Language of document :

Verzoek om een prejudiciële beslissing ingediend door de Corte suprema di cassazione (Italië) op 8 april 2021 – Ministero dell’Interno, Dipartimento per le Libertà civili e l’Immigrazione – Unità di Dublino / CZA

(Zaak C-228/21)

Procestaal: Italiaans

Verwijzende rechter

Corte suprema di cassazione

Partijen in het hoofdgeding

Verzoekende partij: Ministero dell’Interno, Dipartimento per le Libertà civili e l'Immigrazione – Unità di Dublino

Verwerende partij: CZA

Prejudiciële vragen

Moet artikel 4 van verordening (EU) nr. 604/20131 aldus worden uitgelegd dat in het kader van een krachtens artikel 27 van die verordening ingesteld rechtsmiddel tegen een overdrachtsbesluit dat overeenkomstig het mechanisme van artikel 26 van die verordening en op basis van de terugnameverplichting van artikel 18, lid 1, onder b), daarvan door een lidstaat is vastgesteld, als enige grief kan worden aangevoerd dat de staat die het overdrachtsbesluit heeft vastgesteld, heeft nagelaten de in artikel 4, lid 2, van de verordening bedoelde informatiebrochure te verstrekken?

Moet artikel 27 van de verordening, gelezen in samenhang met de overwegingen 18 en 19 en artikel 4 daarvan, aldus worden uitgelegd dat het daadwerkelijke rechtsmiddel, indien wordt vastgesteld dat de in artikel 4 neergelegde verplichtingen niet zijn nagekomen, vereist dat de rechter het overdrachtsbesluit nietig verklaart?

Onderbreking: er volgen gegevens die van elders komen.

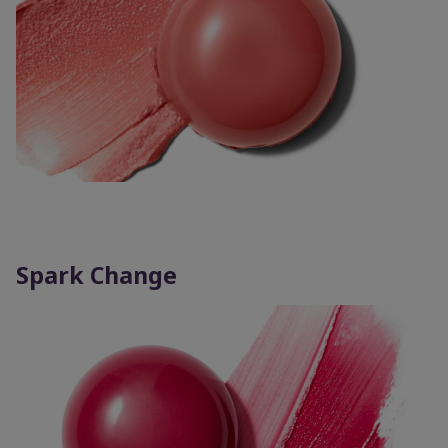
Spark Change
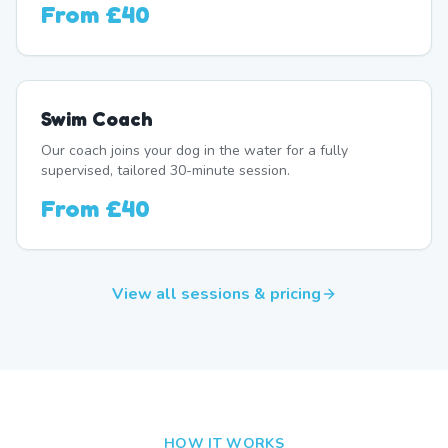
From
£40
Swim Coach
Our coach joins your dog in the water for a fully
supervised, tailored 30-minute session.
From
£40
View all sessions & pricing
HOW IT WORKS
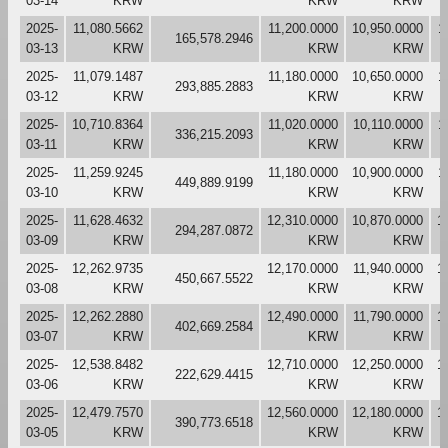
03-14
KRW
KRW
KRW
2025-
11,080.5662
11,200.0000
10,950.0000
1
165,578.2946
03-13
KRW
KRW
KRW
2025-
11,079.1487
11,180.0000
10,650.0000
1
293,885.2883
03-12
KRW
KRW
KRW
2025-
10,710.8364
11,020.0000
10,110.0000
1
336,215.2093
03-11
KRW
KRW
KRW
2025-
11,259.9245
11,180.0000
10,900.0000
1
449,889.9199
03-10
KRW
KRW
KRW
2025-
11,628.4632
12,310.0000
10,870.0000
1
294,287.0872
03-09
KRW
KRW
KRW
2025-
12,262.9735
12,170.0000
11,940.0000
1
450,667.5522
03-08
KRW
KRW
KRW
2025-
12,262.2880
12,490.0000
11,790.0000
1
402,669.2584
03-07
KRW
KRW
KRW
2025-
12,538.8482
12,710.0000
12,250.0000
1
222,629.4415
03-06
KRW
KRW
KRW
2025-
12,479.7570
12,560.0000
12,180.0000
1
390,773.6518
03-05
KRW
KRW
KRW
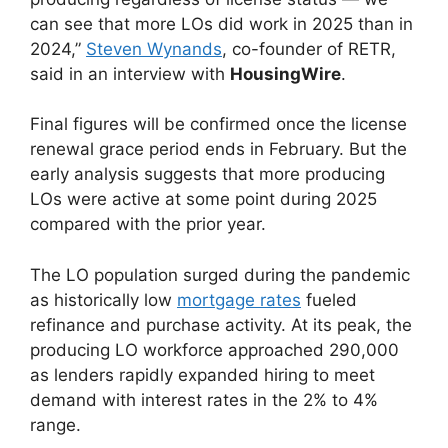
can see that more LOs did work in 2025 than in
2024,”
Steven Wynands
, co-founder of RETR,
said in an interview with
HousingWire
.
Final figures will be confirmed once the license
renewal grace period ends in February. But the
early analysis suggests that more producing
LOs were active at some point during 2025
compared with the prior year.
The LO population surged during the pandemic
as historically low
mortgage rates
fueled
refinance and purchase activity. At its peak, the
producing LO workforce approached 290,000
as lenders rapidly expanded hiring to meet
demand with interest rates in the 2% to 4%
range.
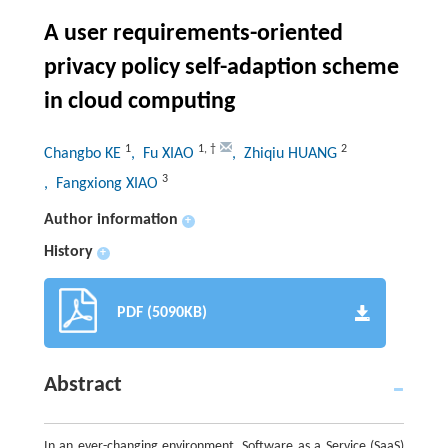
A user requirements-oriented
privacy policy self-adaption scheme
in cloud computing
1
1
,
†
2
Changbo KE
, Fu XIAO
, Zhiqiu HUANG
3
, Fangxiong XIAO
Author information
+
History
+
PDF (5090KB)
Abstract
In an ever-changing environment, Software as a Service (SaaS)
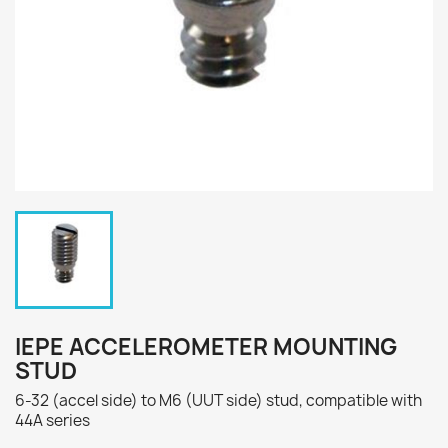
IEPE ACCELEROMETER MOUNTING
STUD
6-32 (accel side) to M6 (UUT side) stud, compatible with
44A series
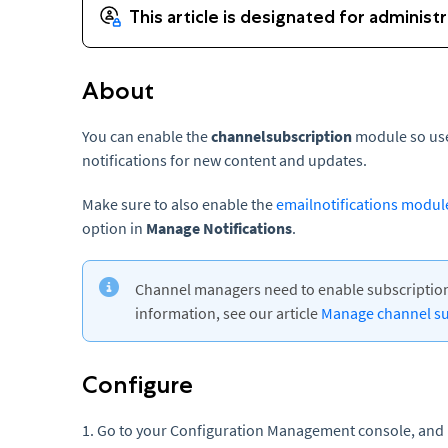
About
You can enable the
channelsubscription
module so use
notifications for new content and updates.
Make sure to also enable the
emailnotifications modul
option in
Manage Notifications
.
Channel managers need to enable subscription
information, see our article
Manage channel su
Configure
1. Go to your Configuration Management console, and 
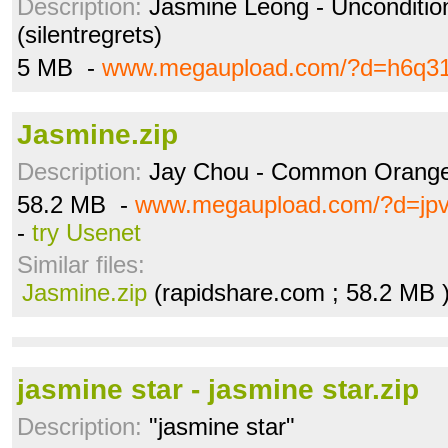
Description:
Jasmine Leong - Uncondition
(silentregrets)
5 MB -
www.megaupload.com/?d=h6q3
Jasmine.zip
Description:
Jay Chou - Common Orange J
58.2 MB -
www.megaupload.com/?d=jpv
-
try Usenet
Similar files:
Jasmine.zip
(rapidshare.com ; 58.2 MB 
jasmine star - jasmine star.zip
Description:
"jasmine star"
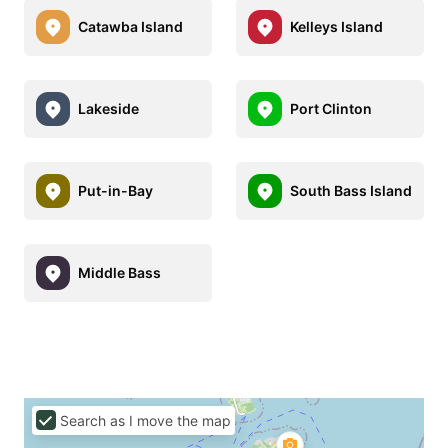
Catawba Island
Kelleys Island
Lakeside
Port Clinton
Put-in-Bay
South Bass Island
Middle Bass
Search as I move the map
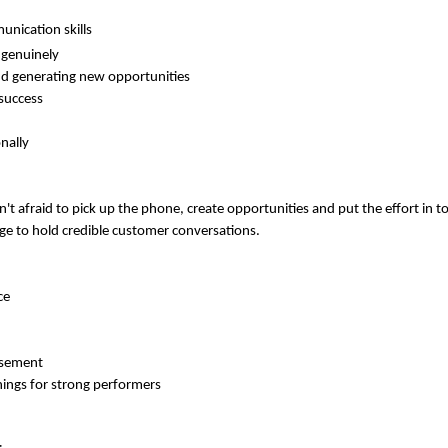
unication skills
d genuinely
d generating new opportunities
success
nally
 afraid to pick up the phone, create opportunities and put the effort in to 
ge to hold credible customer conversations.
ce
rsement
nings for strong performers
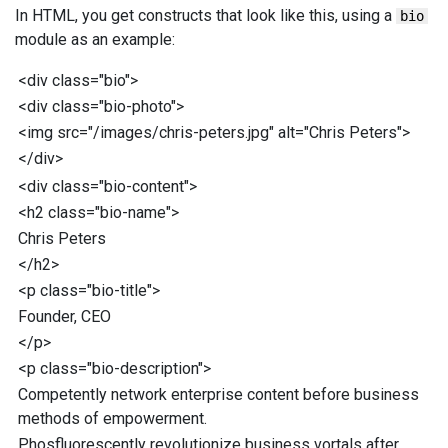
In HTML, you get constructs that look like this, using a
bio
module as an example:
<
div
class
="
bio
"
>
<
div
class
="
bio-photo
"
>
<
img
src
="
/images/chris-peters.jpg
"
alt
="
Chris Peters
"
>
</
div
>
<
div
class
="
bio-content
"
>
<
h2
class
="
bio-name
"
>
Chris Peters
</
h2
>
<
p
class
="
bio-title
"
>
Founder, CEO
</
p
>
<
p
class
="
bio-description
"
>
Competently network enterprise content before business
methods of empowerment.
Phosfluorescently revolutionize business vortals after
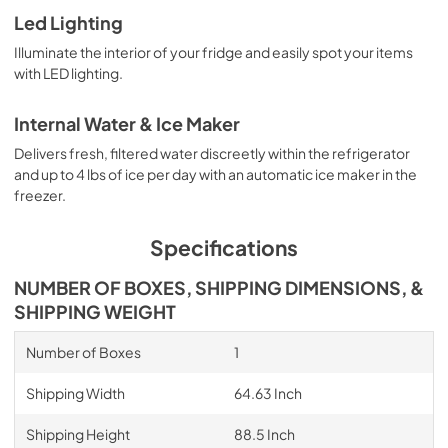
Led Lighting
Illuminate the interior of your fridge and easily spot your items
with LED lighting.
Internal Water & Ice Maker
Delivers fresh, filtered water discreetly within the refrigerator
and up to 4 lbs of ice per day with an automatic ice maker in the
freezer.
Specifications
NUMBER OF BOXES, SHIPPING DIMENSIONS, &
SHIPPING WEIGHT
Number of Boxes
1
Shipping Width
64.63 Inch
Shipping Height
88.5 Inch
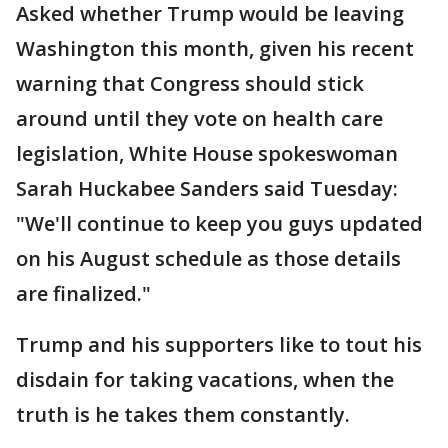
Asked whether Trump would be leaving
Washington this month, given his recent
warning that Congress should stick
around until they vote on health care
legislation, White House spokeswoman
Sarah Huckabee Sanders said Tuesday:
"We'll continue to keep you guys updated
on his August schedule as those details
are finalized."
Trump and his supporters like to tout his
disdain for taking vacations, when the
truth is he takes them constantly.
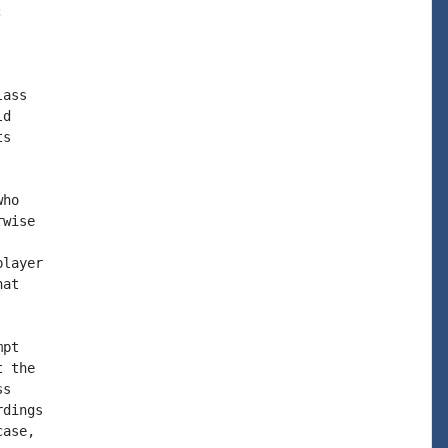


ass

d

s

ho

wise

layer

at

pt

 the

s

dings

ase,
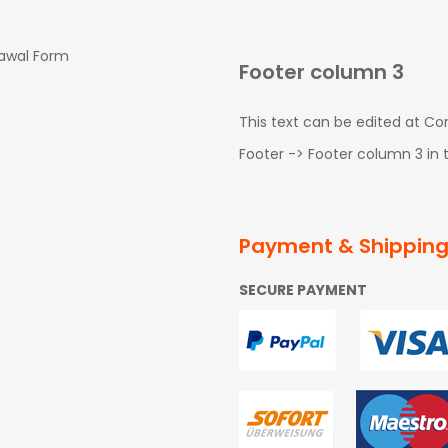
rawal Form
Footer column 3
This text can be edited at C
Footer -> Footer column 3 in
Payment & Shippin
SECURE PAYMENT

Indien vraag 2) ontkennend wordt beantwoord, moet artikel 27 van de verordening, gelezen in samenhang met de overwegingen 18 en 19 en artikel 4 daarvan, dan aldus worden uitgelegd dat het daadwerkelijke rechtsmiddel, indien wordt vastgesteld dat de in artikel 4 neergelegde verplichtingen niet zijn nagekomen, vereist dat de rechter de relevantie van die niet-nakoming beoordeelt in het licht van de door de verzoeker aangevoerde omstandigheden, en het hem is toegestaan het overdrachtsbesluit te bevestigen in alle gevallen waarin er geen redenen blijken te zijn om een overdrachtsbesluit met een andere inhoud vast te stellen?

____________

1     Verordening (EU) nr. 604/2013 van het Europees Parlement en de Raad van 26 juni 2013 tot vaststelling van de criteria en instrumenten om te bepalen welke lidstaat verantwoordelijk is voor de behandeling van een verzoek om internationale bescherming dat door een onderdaan van een derde land of een staatloze bij een van de lidstaten wordt ingediend (PB 2013, L 180, blz. 31).